Daiane Mohr, 33 anos, planejadora financeira e sócia da Warren, empresa que assessora os investimentos de Ale e Duda e hoje os patrocina, dá sugestões de como realizar sonhos como este. Cerca de 30% dos 120 clientes da carteira de Daiane, segundo ela, têm as viagens entre os objetivos mais comuns.
— Planejar é a parte mais importante. Guardar dinheiro pensando a longo prazo não é fácil para ninguém. O desafio é investir melhor e guardar recursos desde cedo — sugere Daiane.
RECOMENDAÇÕES
- Para qualquer meta de independência financeira, inclusive viagens, o cálculo é parecido: reservar 50% dos ganhos para custos fixos, 30% para variáveis e 20% para investimentos (o que você vai economizar para fazer a viagem).

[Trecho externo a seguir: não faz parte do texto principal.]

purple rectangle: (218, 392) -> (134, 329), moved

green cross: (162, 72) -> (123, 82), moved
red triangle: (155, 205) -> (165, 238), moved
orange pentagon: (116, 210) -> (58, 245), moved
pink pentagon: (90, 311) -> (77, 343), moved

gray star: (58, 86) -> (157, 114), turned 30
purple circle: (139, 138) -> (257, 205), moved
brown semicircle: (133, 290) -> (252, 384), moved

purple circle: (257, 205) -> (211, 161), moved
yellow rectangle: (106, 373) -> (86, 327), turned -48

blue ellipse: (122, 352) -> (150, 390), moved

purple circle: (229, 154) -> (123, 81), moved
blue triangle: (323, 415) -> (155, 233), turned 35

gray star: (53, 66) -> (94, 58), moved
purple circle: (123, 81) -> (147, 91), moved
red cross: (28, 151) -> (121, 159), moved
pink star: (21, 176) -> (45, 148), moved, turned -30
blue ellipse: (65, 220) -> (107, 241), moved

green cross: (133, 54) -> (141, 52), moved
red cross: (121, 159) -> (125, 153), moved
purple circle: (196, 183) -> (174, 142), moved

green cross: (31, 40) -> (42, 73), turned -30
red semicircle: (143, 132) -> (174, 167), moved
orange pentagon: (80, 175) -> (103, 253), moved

O que faz diferença para chegar aos objetivos é o tempo, e quanto antes tiver o plano de voo, melhor.
- É preciso pensar no valor que você quer/pode gastar e em como se manterá viajando. Calcule o valor mensal das despesas e o que terá de fazer para obter essa reserva. O destino e o objetivo final são muito importantes. Considere o roteiro e como vai percorrê-lo para estimar gastos com deslocamento, hospedagem e alimentação. A estimativa depende do tipo de viagem: está disposto a abrir mão de hotelaria? Vai cozinhar ou desfrutar da gastronomia local?

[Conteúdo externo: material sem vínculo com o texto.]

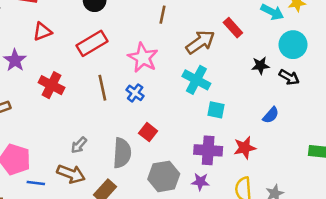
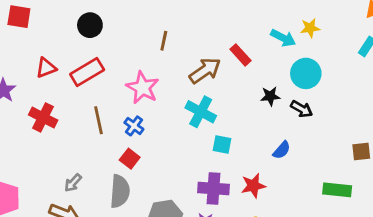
red triangle: (42, 32) -> (46, 68), moved
red square: (148, 132) -> (130, 159), moved

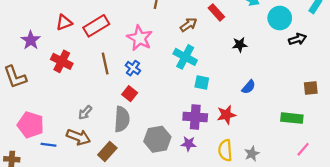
brown arrow: (205, 71) -> (189, 25), size x0.7
cyan circle: (306, 73) -> (280, 18), moved
black arrow: (302, 109) -> (297, 39), moved, turned -48

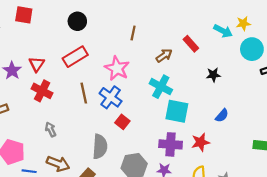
red triangle: (64, 22) -> (37, 64), moved, turned -35
blue cross: (133, 68) -> (111, 97), size x1.5
cyan square: (202, 82) -> (177, 111), size x1.6
red square: (130, 94) -> (122, 122), moved
gray arrow: (85, 113) -> (51, 129), moved, turned 112

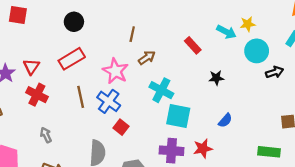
brown arrow: (164, 56) -> (147, 58), moved

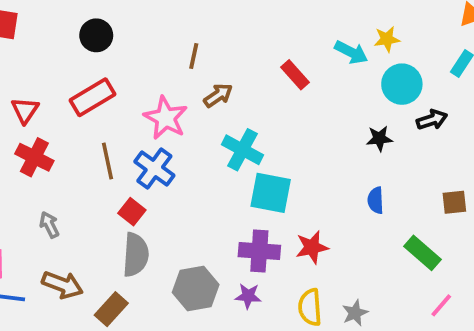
black star: (216, 78) -> (379, 138), moved
blue semicircle: (225, 120) -> (376, 200), moved, turned 136
red square: (121, 127) -> (132, 212), moved
green rectangle: (269, 152) -> (423, 253), turned 35

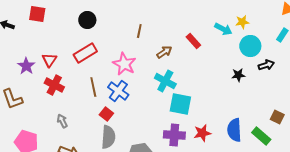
brown arrow: (218, 95) -> (164, 52), moved
blue semicircle: (376, 200) -> (234, 130), moved, size x1.6
brown square: (454, 202) -> (277, 117), moved, turned 32

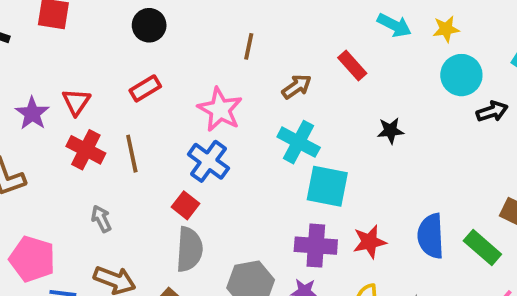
cyan arrow: (223, 29) -> (394, 25), moved
red rectangle: (85, 53) -> (145, 88), size x0.7
black star: (238, 75) -> (391, 131), moved
brown line: (93, 87) -> (132, 154), moved

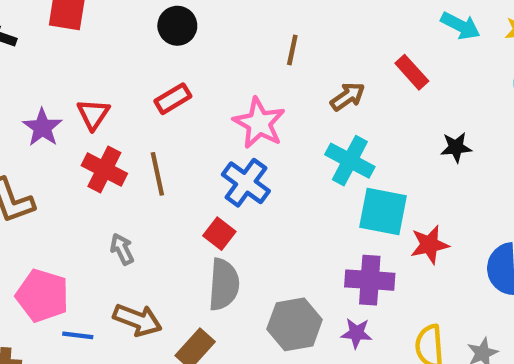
red star: (369, 242) -> (429, 245), moved

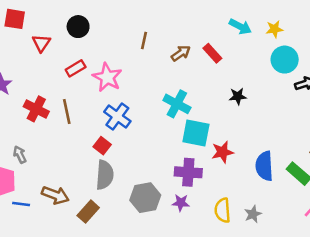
brown arrow: (348, 96) -> (181, 53), moved
red triangle: (93, 114) -> (41, 43), moved
pink star: (259, 123) -> (107, 77), moved
gray arrow: (122, 249) -> (20, 155), moved

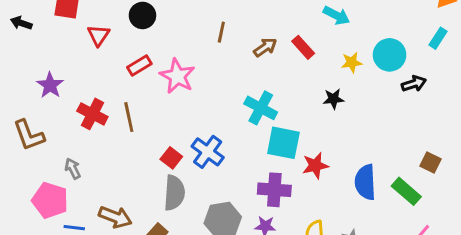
yellow star: (274, 29) -> (352, 62), moved
blue cross: (117, 117) -> (208, 152), moved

- Ao planejar, converse com quem já viveu experiências semelhantes, com pessoas do mercado de viagens e com planejadores financeiros.
- Recursos para projetos como o de Ale e Duda sofrem alterações dolarizadas, e quem viaja tem de se proteger desses efeitos. É bom lembrar que, em 2020, o real sofreu desvalorização de 22% ante o dólar. Então, a reserva tem de ser feita em dólar.

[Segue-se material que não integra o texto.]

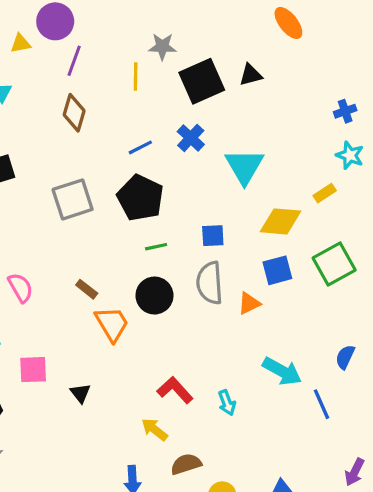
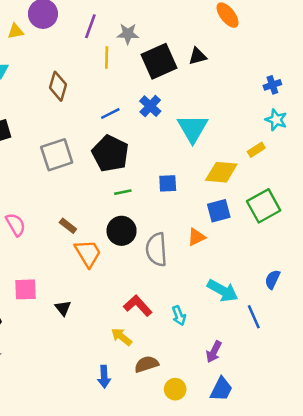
purple line: (74, 61) -> (90, 26), moved
gray semicircle: (210, 283) -> (156, 250), moved
purple arrow: (355, 472) -> (214, 352), moved

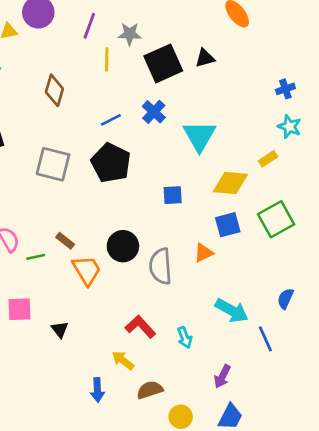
gray square: (57, 155) -> (53, 164), turned 32
green line: (123, 192) -> (36, 257), moved
blue arrow: (104, 377) -> (97, 390), moved

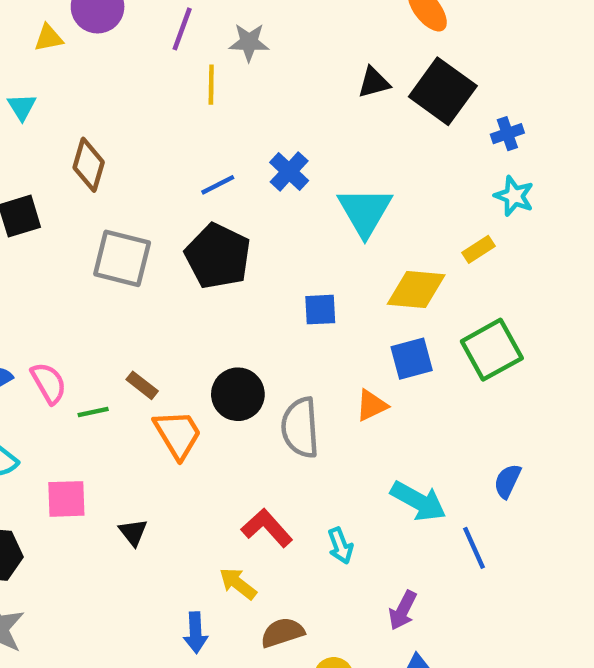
black square: (163, 63) -> (443, 91), moved, turned -30
brown diamond: (54, 90) -> (89, 165), moved

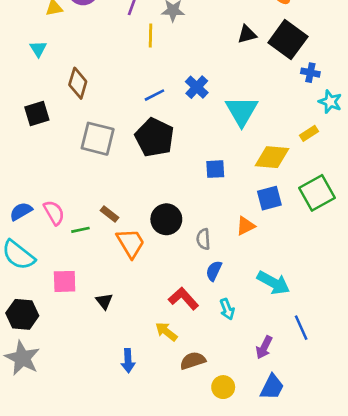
blue cross: (507, 134) -> (310, 73), moved, turned 30
gray semicircle: (300, 428) -> (203, 239), size x0.6
blue semicircle: (507, 481) -> (214, 271), moved
blue line: (474, 548) -> (301, 328), moved
blue arrow: (196, 633) -> (128, 361), moved

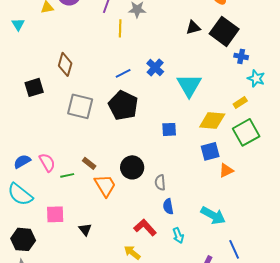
cyan triangle: (38, 49) -> (18, 24), moved
green square: (317, 193) -> (246, 132), moved
orange triangle: (246, 226) -> (226, 170), moved
blue semicircle: (214, 271) -> (168, 206), turned -35

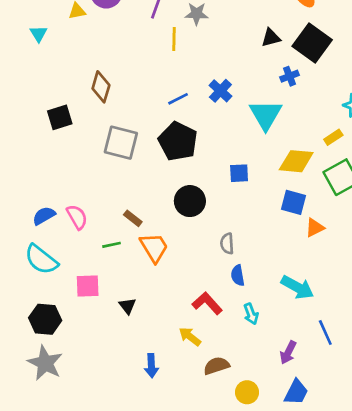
blue cross: (241, 56) -> (290, 76), moved, turned -32
blue square: (210, 151) -> (293, 202), turned 30
black circle: (132, 167) -> (190, 201), moved
green line: (67, 175) -> (112, 245), moved

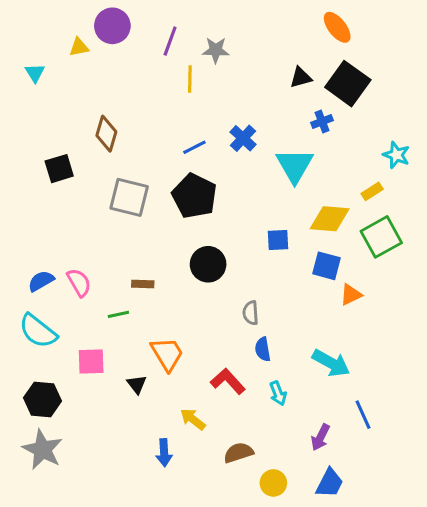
blue square: (239, 173) -> (278, 240), moved
brown rectangle: (133, 218) -> (143, 284), turned -36
orange trapezoid: (154, 248) -> (167, 354), moved
yellow arrow: (190, 336) -> (193, 419), moved

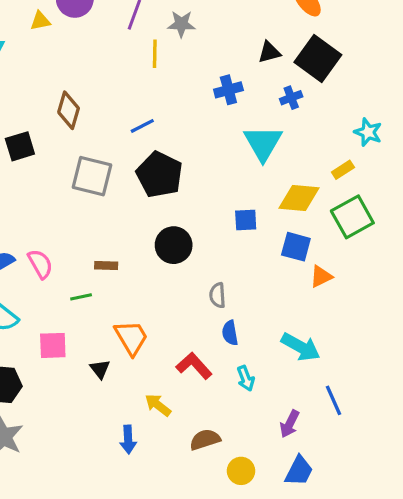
blue cross: (243, 138) -> (228, 90), moved, turned 32
blue line: (194, 147) -> (142, 126), moved

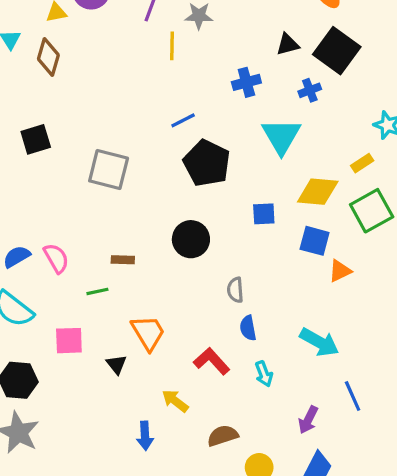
brown diamond: (69, 110) -> (48, 57), moved
blue line: (142, 126) -> (183, 120), moved
black pentagon: (159, 175) -> (207, 163), moved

- Impossível fazer um roteiro desse gênero sem ter seguro de viagem internacional adequado.
- No roteiro, não corra riscos com dinheiro investido, porque poderá ter de dispor dele. A sugestão é levar parte dos recursos em dinheiro vivo e deixar o resto investido em dólar, para proteger o dinheiro, e ir sacando à medida da necessidade (evite levar grandes quantias, por conta do risco de assaltos, assim como o uso de cartão de crédito, para fugir do IOF).
Detalhe ZH
Tendência que experimentava crescimento, ainda que lento, desde 2015, o “caravanismo” (acampar usando um veículo) teve alta entre 27% e 35% nos últimos dois anos.
A estimativa é de Marcus Pinto Matheus, presidente da Associação Nacional dos Fabricantes de Trailers, Reboques e Engates (Anfatre), entidade com 45 associados no país. Empresário do ramo há 31 anos, proprietário da Itu Trailers, que também fabrica e importa motor homes, ele confirma que a pandemia pode ser considerada o gatilho para o aumento, já que as pessoas passaram a querer ficar perto da família, mais isolados, mas com mobilidade.
Já vinha mudando, também, o tipo de usuário: nos anos 1970/80, era considerado um tipo de viagem mais barata e para aposentados; agora, a faixa de quem compra um veículo do gênero vai dos 32 aos 55 anos e, mais do que nunca, representa estilo de vida.